205. Dieu appelle Moïse du milieu d’un buisson qui brûle sans se consumer. Dieu dit à Moïse : " Je suis le Dieu de tes pères, le Dieu d’Abraham, le Dieu d’Isaac et le Dieu de Jacob " (Ex 3, 6). Dieu est le Dieu des pères, Celui qui avait appelé et guidé les patriarches dans leurs pérégrinations. Il est le Dieu fidèle et compatissant qui se souvient d’eux et de Ses promesses ; Il vient pour libérer leurs descendants de l’esclavage. Il est le Dieu qui par delà l’espace et le temps le peut et le veux et qui mettra Sa Toute Puissance en œuvre pour ce dessein.
Moïse dit à Dieu : " Voici, je vais trouver les Israélites et je leur dis : ‘Le Dieu de vos pères m’a envoyé vers vous’. Mais s’ils me disent : ‘quel est son nom ?’, que leur dirai-je ? " Dieu dit à Moïse : " Je Suis Celui qui Suis ". Et il dit : " Voici ce que tu diras aux Israélites : ‘Je suis’ m’a envoyé vers vous. (...) C’est mon nom pour toujours, c’est ainsi que l’on m’invoquera de génération en génération " (Ex 3, 13-15).
206. En révélant Son nom mystérieux de YHWH, " Je Suis Celui qui Est " ou " Je Suis Celui qui Suis " ou aussi " Je Suis qui Je Suis ", Dieu dit Qui Il est et de quel nom on doit L’appeler. Ce nom Divin est mystérieux comme Dieu est mystère. Il est tout à la fois un nom révélé et comme le refus d’un nom, et c’est par là même qu’il exprime le mieux Dieu comme ce qu’Il est, infiniment au-dessus de tout ce que nous pouvons comprendre ou dire : Il est le " Dieu caché " (Is 45, 15), son nom est ineffable (cf. Jg 13, 18), et Il est le Dieu qui Se fait proche des hommes :
207. En révélant son nom, Dieu révèle en même temps sa fidélité qui est de toujours et pour toujours, valable pour le passé (" Je suis le Dieu de tes pères ", Ex 3, 6), comme pour l’avenir : (" Je serai avec toi ", Ex 3,12). Dieu qui révèle son nom comme " Je suis " se révèle comme le Dieu qui est toujours là, présent auprès de son peuple pour le sauver.

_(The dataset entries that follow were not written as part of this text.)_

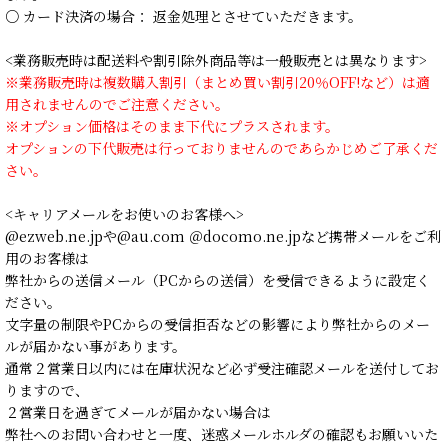
○ カード決済の場合： 返金処理とさせていただきます。
<業務販売時は配送料や割引除外商品等は一般販売とは異なります>
※業務販売時は複数購入割引（まとめ買い割引20％OFF!など）は適
用されませんのでご注意ください。
※オプション価格はそのまま下代にプラスされます。
オプションの下代販売は行っておりませんのであらかじめご了承くだ
さい。
<キャリアメールをお使いのお客様へ>
@ezweb.ne.jpや@au.com ＠docomo.ne.jpなど携帯メールをご利
用のお客様は
弊社からの送信メール（PCからの送信）を受信できるように設定く
ださい。
文字量の制限やPCからの受信拒否などの影響により弊社からのメー
ルが届かない事があります。
通常２営業日以内には在庫状況など必ず受注確認メールを送付してお
りますので、
２営業日を過ぎてメールが届かない場合は
弊社へのお問い合わせと一度、迷惑メールホルダの確認もお願いいた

208. Devant la présence attirante et mystérieuse de Dieu, l’homme découvre sa petitesse. Devant le buisson ardent, Moïse ôte ses sandales et se voile le visage (cf. Ex 3, 5-6) face à la Sainteté Divine. Devant la gloire du Dieu trois fois saint, Isaïe s’écrie : " Malheur à moi, je suis perdu ! Car je suis un homme aux lèvres impures " (Is 6, 5). Devant les signes divins que Jésus accomplit, Pierre s’écrie : " Éloigne-toi de moi, Seigneur, car je suis un pécheur " (Lc 5, 8). Mais parce que Dieu est saint, Il peut pardonner à l’homme qui se découvre pécheur devant lui : " Je ne donnerai pas cours à l’ardeur de ma colère (...) car je suis Dieu et non pas homme, au milieu de toi je suis le Saint " (Os 10, 9). L’apôtre Jean dira de même : " Devant Lui nous apaiseront notre cœur, si notre cœur venait à nous condamner, car Dieu est plus grand que notre cœur, et Il connaît tout " (1 Jn 3, 19-20).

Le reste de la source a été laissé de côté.